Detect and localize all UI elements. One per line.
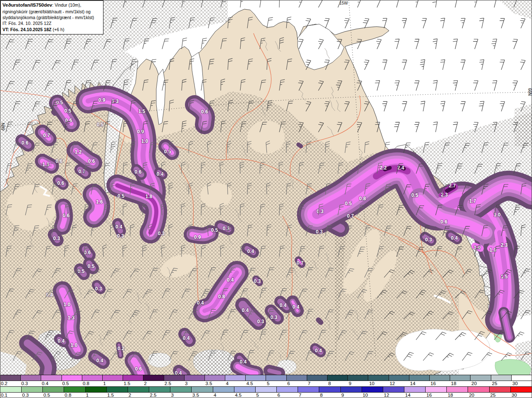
colorbar-cell <box>490 387 511 392</box>
colorbar-cell <box>328 375 348 381</box>
colorbar-tick-label: 1 <box>85 393 89 398</box>
legend-line-rain: rigning/skúrir (grænt/blátt/rautt - mm/1… <box>2 9 101 15</box>
precip-value-label: 0.3 <box>271 314 278 320</box>
colorbar-tick-label: 1 <box>102 381 106 386</box>
colorbar-cell <box>185 375 205 381</box>
precip-value-label: 0.4 <box>157 171 164 177</box>
precip-value-label: 0.5 <box>56 100 63 106</box>
colorbar-panel: 0.20.30.40.50.811.522.533.544.5567891012… <box>0 375 532 398</box>
colorbar-cell <box>511 387 532 392</box>
precip-value-label: 0.4 <box>58 338 65 344</box>
sleet-snow-colorbar <box>0 375 532 381</box>
precip-value-label: 0.6 <box>57 180 64 186</box>
legend-init-time: IT: Fös. 24. 10. 2025 12Z <box>2 20 101 26</box>
precip-value-label: 1.5 <box>138 108 145 114</box>
colorbar-tick-label: 10 <box>368 381 374 386</box>
legend-valid-time: VT: Fös. 24.10.2025 18Z (+6 h) <box>2 27 101 32</box>
precip-value-label: 1.0 <box>71 342 78 348</box>
legend-line-snow: slydda/snjókoma (grátt/bleikt/grænt - mm… <box>2 15 101 20</box>
precip-value-label: 0.5 <box>164 149 171 155</box>
precip-value-label: 0.3 <box>223 226 230 231</box>
precip-value-label: 2.2 <box>380 165 387 171</box>
colorbar-cell <box>341 387 362 392</box>
precip-value-label: 0.6 <box>22 140 29 146</box>
colorbar-tick-label: 0.8 <box>64 393 71 398</box>
colorbar-tick-label: 9 <box>348 381 351 386</box>
colorbar-cell <box>468 387 489 392</box>
precip-value-label: 0.2 <box>118 346 125 351</box>
precip-value-label: 1.8 <box>145 194 153 199</box>
colorbar-cell <box>409 375 430 381</box>
colorbar-tick-label: 14 <box>404 393 411 398</box>
colorbar-tick-label: 25 <box>490 393 496 398</box>
colorbar-cell <box>0 375 21 381</box>
precip-value-label: 0.3 <box>316 229 323 235</box>
precip-value-label: 0.5 <box>88 263 95 269</box>
colorbar-tick-label: 8 <box>319 393 323 398</box>
precip-value-label: 0.7 <box>43 133 50 138</box>
vatnajokull-glacier <box>395 329 490 371</box>
colorbar-cell <box>447 387 468 392</box>
precip-value-label: 1.0 <box>64 302 71 307</box>
colorbar-tick-label: 0.3 <box>21 393 29 398</box>
colorbar-cell <box>368 375 389 381</box>
colorbar-cell <box>307 375 328 381</box>
colorbar-cell <box>62 375 82 381</box>
colorbar-cell <box>512 375 532 381</box>
colorbar-tick-label: 1.5 <box>123 381 130 386</box>
precip-value-label: 0.3 <box>254 278 261 284</box>
precip-value-label: 0.3 <box>158 231 165 236</box>
precip-value-label: 2.7 <box>449 183 456 189</box>
colorbar-tick-label: 3.5 <box>204 381 212 386</box>
colorbar-tick-label: 8 <box>328 381 331 386</box>
colorbar-tick-label: 16 <box>426 393 432 398</box>
rain-colorbar <box>0 386 532 393</box>
colorbar-tick-label: 25 <box>491 381 498 386</box>
precip-value-label: 0.4 <box>451 235 458 241</box>
precip-value-label: 0.4 <box>227 277 234 283</box>
precip-value-label: 0.6 <box>441 219 448 225</box>
precip-value-label: 1.0 <box>141 138 148 144</box>
colorbar-cell <box>319 387 340 392</box>
colorbar-cell <box>43 387 64 392</box>
precip-value-label: 0.6 <box>63 213 70 219</box>
colorbar-cell <box>0 387 22 392</box>
precip-value-label: 0.4 <box>242 307 249 313</box>
colorbar-cell <box>491 375 512 381</box>
colorbar-cell <box>450 375 470 381</box>
colorbar-cell <box>107 387 128 392</box>
colorbar-tick-label: 0.5 <box>62 381 69 386</box>
precip-value-label: 0.3 <box>117 233 124 239</box>
colorbar-cell <box>213 387 234 392</box>
precip-value-label: 0.4 <box>240 359 247 365</box>
precip-value-label: 0.4 <box>293 304 300 310</box>
colorbar-tick-label: 20 <box>470 381 477 386</box>
precip-value-label: 1.6 <box>96 199 103 205</box>
model-name: Veðurstofan/IS750dev <box>2 2 52 7</box>
colorbar-tick-label: 1.5 <box>106 393 114 398</box>
precip-value-label: 0.5 <box>211 227 218 233</box>
colorbar-tick-label: 2.5 <box>164 381 171 386</box>
colorbar-tick-label: 10 <box>362 393 368 398</box>
precip-value-label: 0.5 <box>64 108 71 114</box>
colorbar-cell <box>128 387 149 392</box>
precip-value-label: 0.8 <box>359 196 366 201</box>
colorbar-cell <box>246 375 266 381</box>
precip-value-label: 0.7 <box>297 260 304 266</box>
colorbar-cell <box>426 387 447 392</box>
colorbar-cell <box>430 375 450 381</box>
colorbar-tick-label: 0.1 <box>0 393 7 398</box>
precip-value-label: 2.3 <box>501 242 508 248</box>
parallel-label-right: 66N <box>527 88 532 96</box>
colorbar-cell <box>266 375 286 381</box>
precip-value-label: 1.3 <box>42 162 49 167</box>
precip-value-label: 0.3 <box>425 237 432 243</box>
colorbar-tick-label: 3 <box>170 393 174 398</box>
colorbar-cell <box>389 375 409 381</box>
precip-value-label: 0.7 <box>347 213 354 219</box>
colorbar-cell <box>287 375 307 381</box>
precip-value-label: 0.4 <box>116 224 123 230</box>
meridian-label: 15W <box>339 1 348 5</box>
colorbar-tick-label: 6 <box>277 393 280 398</box>
colorbar-cell <box>21 375 41 381</box>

ABOUT THIS TASK: Write out all the entries exactly, except for the pictures.

PROBLEM SOLUTION:
Detect and localize all UI elements. One per line.
colorbar-cell <box>490 387 511 392</box>
colorbar-cell <box>328 375 348 381</box>
colorbar-tick-label: 1 <box>85 393 89 398</box>
legend-line-rain: rigning/skúrir (grænt/blátt/rautt - mm/1… <box>2 9 101 15</box>
precip-value-label: 0.3 <box>271 314 278 320</box>
colorbar-tick-label: 1 <box>102 381 106 386</box>
colorbar-cell <box>185 375 205 381</box>
precip-value-label: 0.4 <box>157 171 164 177</box>
precip-value-label: 0.5 <box>56 100 63 106</box>
colorbar-panel: 0.20.30.40.50.811.522.533.544.5567891012… <box>0 375 532 398</box>
colorbar-cell <box>511 387 532 392</box>
precip-value-label: 0.4 <box>58 338 65 344</box>
sleet-snow-colorbar <box>0 375 532 381</box>
precip-value-label: 0.6 <box>57 180 64 186</box>
legend-init-time: IT: Fös. 24. 10. 2025 12Z <box>2 20 101 26</box>
precip-value-label: 1.5 <box>138 108 145 114</box>
colorbar-tick-label: 10 <box>368 381 374 386</box>
legend-valid-time: VT: Fös. 24.10.2025 18Z (+6 h) <box>2 27 101 32</box>
precip-value-label: 1.0 <box>71 342 78 348</box>
legend-line-snow: slydda/snjókoma (grátt/bleikt/grænt - mm… <box>2 15 101 20</box>
precip-value-label: 0.5 <box>164 149 171 155</box>
precip-value-label: 0.3 <box>223 226 230 231</box>
precip-value-label: 2.2 <box>380 165 387 171</box>
colorbar-cell <box>341 387 362 392</box>
precip-value-label: 0.6 <box>22 140 29 146</box>
colorbar-tick-label: 0.8 <box>64 393 71 398</box>
colorbar-tick-label: 9 <box>348 381 351 386</box>
colorbar-cell <box>468 387 489 392</box>
precip-value-label: 0.2 <box>118 346 125 351</box>
precip-value-label: 1.8 <box>145 194 153 199</box>
colorbar-cell <box>409 375 430 381</box>
colorbar-tick-label: 14 <box>404 393 411 398</box>
colorbar-tick-label: 25 <box>490 393 496 398</box>
colorbar-cell <box>0 375 21 381</box>
precip-value-label: 0.3 <box>316 229 323 235</box>
precip-value-label: 0.5 <box>88 263 95 269</box>
colorbar-tick-label: 8 <box>319 393 323 398</box>
precip-value-label: 0.7 <box>43 133 50 138</box>
vatnajokull-glacier <box>395 329 490 371</box>
colorbar-cell <box>447 387 468 392</box>
precip-value-label: 1.0 <box>64 302 71 307</box>
colorbar-tick-label: 0.3 <box>21 393 29 398</box>
colorbar-cell <box>368 375 389 381</box>
colorbar-cell <box>307 375 328 381</box>
colorbar-cell <box>62 375 82 381</box>
colorbar-cell <box>512 375 532 381</box>
colorbar-tick-label: 1.5 <box>123 381 130 386</box>
precip-value-label: 0.3 <box>254 278 261 284</box>
precip-value-label: 0.3 <box>158 231 165 236</box>
precip-value-label: 2.7 <box>449 183 456 189</box>
colorbar-tick-label: 3.5 <box>204 381 212 386</box>
colorbar-tick-label: 8 <box>328 381 331 386</box>
colorbar-tick-label: 16 <box>426 393 432 398</box>
rain-colorbar <box>0 386 532 393</box>
colorbar-tick-label: 25 <box>491 381 498 386</box>
precip-value-label: 0.4 <box>451 235 458 241</box>
precip-value-label: 0.4 <box>227 277 234 283</box>
precip-value-label: 0.6 <box>441 219 448 225</box>
precip-value-label: 1.0 <box>141 138 148 144</box>
colorbar-cell <box>319 387 340 392</box>
colorbar-cell <box>43 387 64 392</box>
precip-value-label: 0.6 <box>63 213 70 219</box>
colorbar-cell <box>0 387 22 392</box>
precip-value-label: 0.4 <box>242 307 249 313</box>
colorbar-cell <box>491 375 512 381</box>
colorbar-cell <box>450 375 470 381</box>
colorbar-cell <box>107 387 128 392</box>
colorbar-tick-label: 0.5 <box>62 381 69 386</box>
precip-value-label: 0.3 <box>117 233 124 239</box>
colorbar-cell <box>213 387 234 392</box>
precip-value-label: 0.4 <box>240 359 247 365</box>
precip-value-label: 0.4 <box>293 304 300 310</box>
colorbar-tick-label: 20 <box>470 381 477 386</box>
precip-value-label: 1.6 <box>96 199 103 205</box>
model-name: Veðurstofan/IS750dev <box>2 2 52 7</box>
colorbar-tick-label: 1.5 <box>106 393 114 398</box>
precip-value-label: 0.5 <box>211 227 218 233</box>
colorbar-tick-label: 2.5 <box>164 381 171 386</box>
colorbar-tick-label: 10 <box>362 393 368 398</box>
precip-value-label: 0.5 <box>64 108 71 114</box>
colorbar-cell <box>128 387 149 392</box>
precip-value-label: 0.8 <box>359 196 366 201</box>
colorbar-cell <box>246 375 266 381</box>
precip-value-label: 0.7 <box>297 260 304 266</box>
colorbar-cell <box>426 387 447 392</box>
colorbar-cell <box>430 375 450 381</box>
colorbar-tick-label: 0.1 <box>0 393 7 398</box>
precip-value-label: 2.3 <box>501 242 508 248</box>
parallel-label-right: 66N <box>527 88 532 96</box>
colorbar-cell <box>266 375 286 381</box>
precip-value-label: 1.3 <box>42 162 49 167</box>
precip-value-label: 0.3 <box>425 237 432 243</box>
colorbar-tick-label: 3 <box>170 393 174 398</box>
colorbar-cell <box>389 375 409 381</box>
precip-value-label: 0.7 <box>347 213 354 219</box>
colorbar-cell <box>287 375 307 381</box>
precip-value-label: 0.4 <box>116 224 123 230</box>
meridian-label: 15W <box>339 1 348 5</box>
colorbar-tick-label: 6 <box>277 393 280 398</box>
colorbar-cell <box>21 375 41 381</box>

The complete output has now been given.